Contrairement à d’autres espèces, les narvals ne possèdent pas de moyen efficace pour éliminer le mercure. L’ours polaire, par exemple, peut éliminer une grande quantité de ce contaminant en se débarrassant de sa fourrure lorsqu’il mue. Une récente étude analysant des échantillons de cerveau de narval, de globicéphale, de marsouin commun, d’ours polaire et de phoque annelé révèle, d’ailleurs, que la concentration totale de mercure dans le cerveau des odontocètes est plus élevée que celle des autres mammifères vivant dans le nord. À long terme, est-ce que l’accumulation de mercure altèrera les comportements des mammifères marins? Les chercheurs ne peuvent pas encore se prononcer.

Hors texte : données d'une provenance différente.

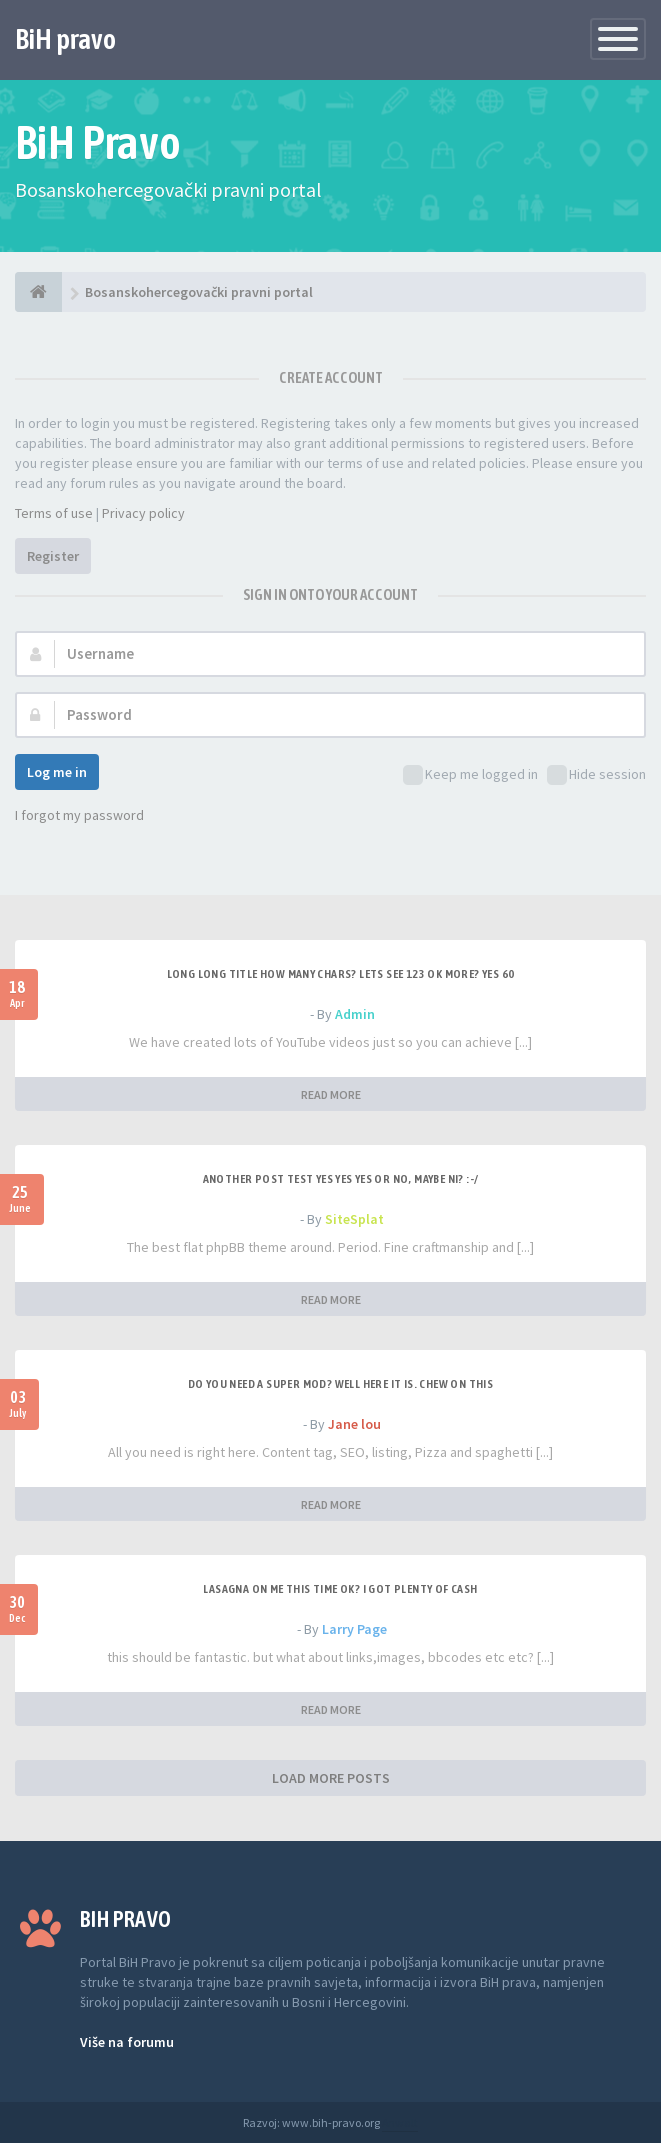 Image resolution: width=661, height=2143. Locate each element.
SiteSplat (354, 1219)
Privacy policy (143, 513)
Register (53, 556)
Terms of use (54, 513)
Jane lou (354, 1424)
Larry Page (354, 1629)
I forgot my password (79, 815)
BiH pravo (65, 39)
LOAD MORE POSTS (331, 1778)
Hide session (596, 775)
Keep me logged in (470, 775)
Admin (355, 1014)
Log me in (57, 772)
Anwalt (400, 2122)
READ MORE (331, 1094) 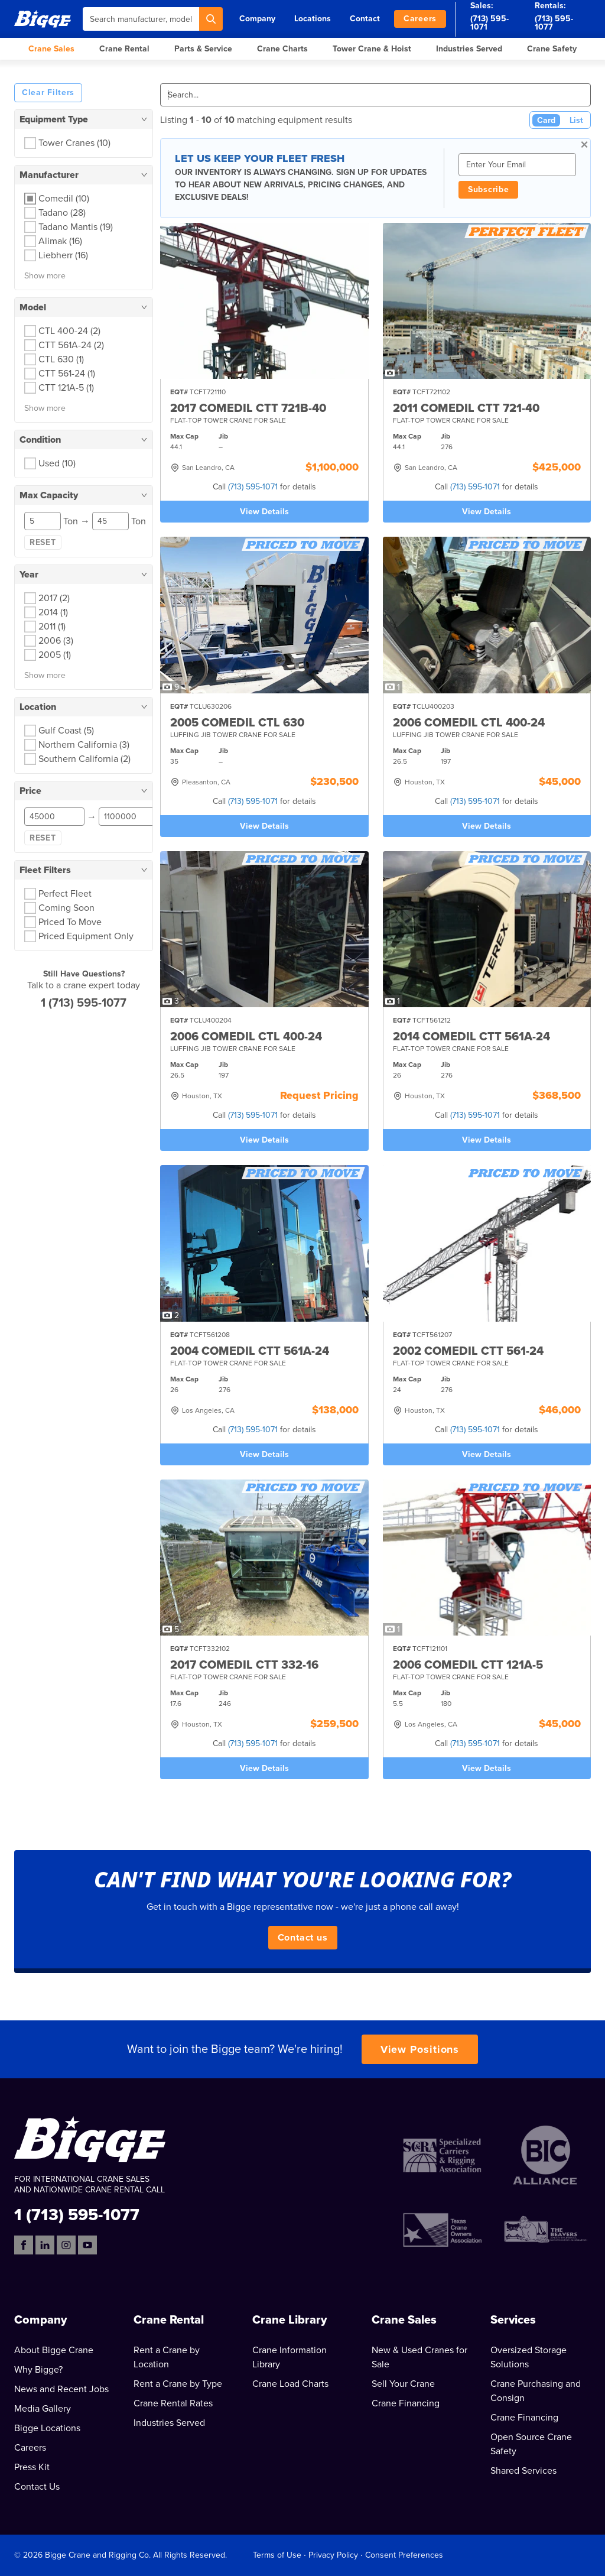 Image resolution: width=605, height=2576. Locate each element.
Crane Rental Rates (173, 2403)
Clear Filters (48, 92)
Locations (312, 19)
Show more (45, 276)
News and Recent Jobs (61, 2389)
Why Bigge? (38, 2370)
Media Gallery (42, 2409)
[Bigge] (42, 18)
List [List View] (576, 120)
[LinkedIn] (44, 2245)
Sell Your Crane (403, 2384)
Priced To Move (70, 922)
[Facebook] (23, 2245)
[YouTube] (87, 2245)
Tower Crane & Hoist (372, 49)
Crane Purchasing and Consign (535, 2391)
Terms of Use (277, 2555)
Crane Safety (552, 49)
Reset (43, 542)
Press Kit (32, 2467)
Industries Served (469, 49)
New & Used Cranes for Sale (419, 2357)
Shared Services (523, 2471)
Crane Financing (406, 2403)
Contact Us (37, 2487)
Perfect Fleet (65, 894)
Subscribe (488, 189)
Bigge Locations (47, 2428)
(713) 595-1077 (554, 23)
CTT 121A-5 (66, 388)
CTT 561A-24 (71, 345)
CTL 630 (61, 359)
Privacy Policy (333, 2555)
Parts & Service (203, 49)
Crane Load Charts (290, 2384)
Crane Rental (124, 49)
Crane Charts (282, 49)
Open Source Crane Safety (531, 2444)
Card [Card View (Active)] (546, 120)
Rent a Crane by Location (167, 2357)
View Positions (420, 2049)
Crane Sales (51, 49)
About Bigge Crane (53, 2350)
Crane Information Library (289, 2357)
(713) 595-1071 (489, 23)
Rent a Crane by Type (178, 2384)
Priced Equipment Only (86, 936)
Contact (365, 19)
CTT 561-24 (66, 373)
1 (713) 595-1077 (83, 1003)
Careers (420, 19)
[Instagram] (66, 2245)
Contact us (303, 1938)
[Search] (211, 19)
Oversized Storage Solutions (528, 2357)
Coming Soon (66, 908)
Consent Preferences (404, 2555)
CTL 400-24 (69, 331)
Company (257, 19)
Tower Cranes (74, 143) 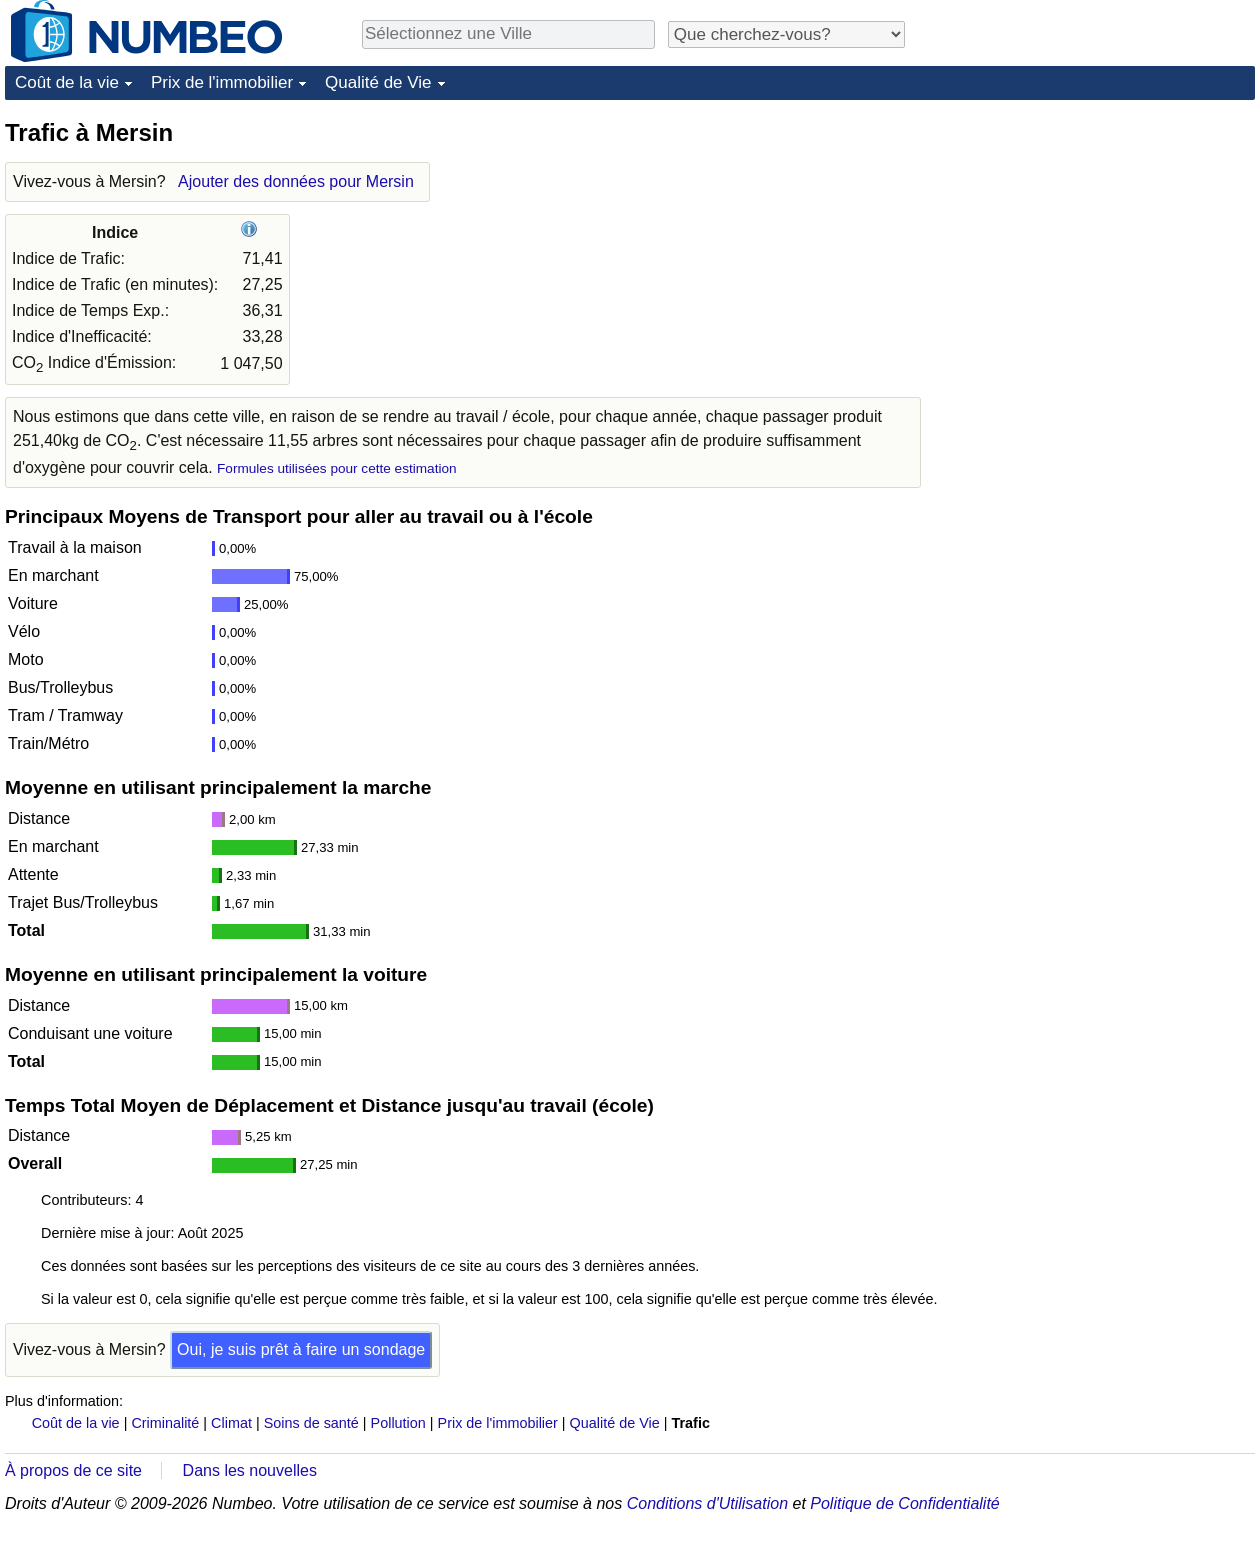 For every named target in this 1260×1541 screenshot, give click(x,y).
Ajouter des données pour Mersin (296, 181)
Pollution (398, 1423)
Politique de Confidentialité (904, 1503)
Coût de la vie (67, 82)
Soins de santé (311, 1423)
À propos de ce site (73, 1470)
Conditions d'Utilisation (707, 1503)
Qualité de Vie (378, 82)
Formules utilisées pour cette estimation (337, 468)
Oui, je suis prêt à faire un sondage (301, 1349)
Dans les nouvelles (250, 1470)
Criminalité (165, 1423)
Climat (231, 1423)
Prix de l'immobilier (222, 82) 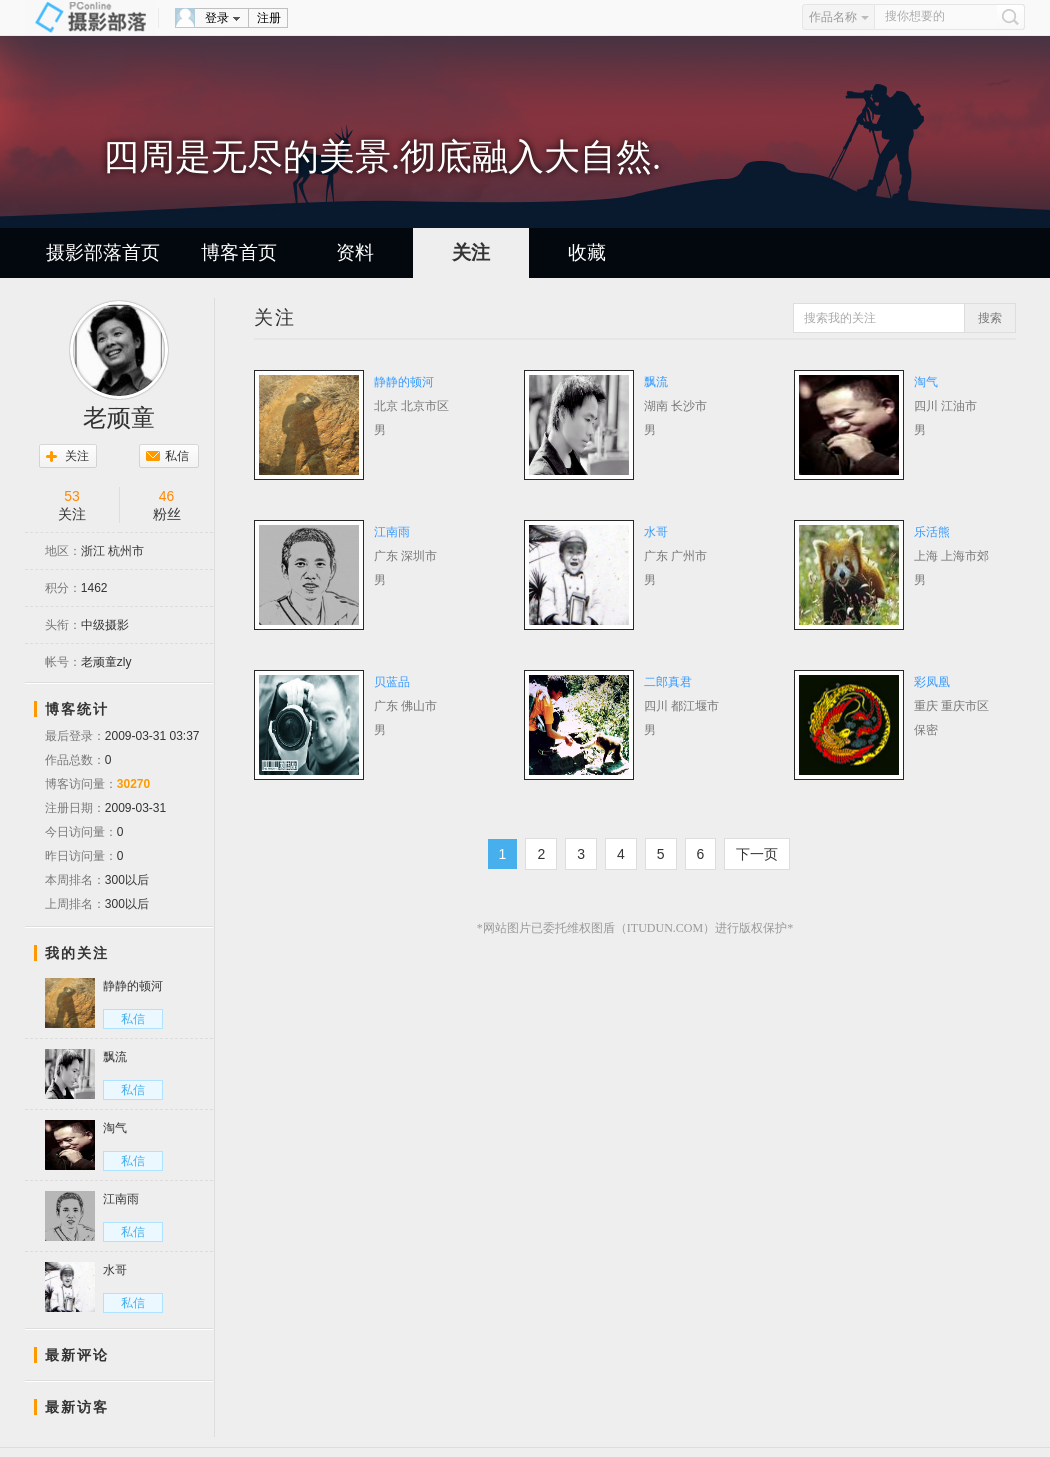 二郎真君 (668, 682)
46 (167, 496)
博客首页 (239, 252)
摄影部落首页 (103, 252)
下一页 (757, 854)
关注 (471, 252)
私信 (177, 456)
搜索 (990, 318)
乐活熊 (932, 532)
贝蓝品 (392, 682)
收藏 (587, 252)
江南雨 (392, 532)
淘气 (926, 382)
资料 (355, 252)
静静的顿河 (404, 382)
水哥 (656, 532)
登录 (217, 18)
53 (72, 496)
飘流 (656, 382)
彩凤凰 (932, 682)
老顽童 (119, 418)
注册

L’analyse des défenses de narval de l’équipe de M. Dietz suggère que les changements climatiques et des activités anthropiques ont des effets secondaires, même sur des mammifères marins vivant pourtant loin des zones peuplées. En examinant une dent, les scientifiques peuvent s’intéresser à l’accumulation de contaminants qui ne se produit pas ou qui n’a pas d’impact important dans d’autres tissus plus communément étudiés comme les muscles ou la peau. La défense du narval constitue ainsi une archive bien utile pour décrypter l’historique de ces mammifères marins vulnérables aux cascades d’effets qu’engendrent les changements climatiques.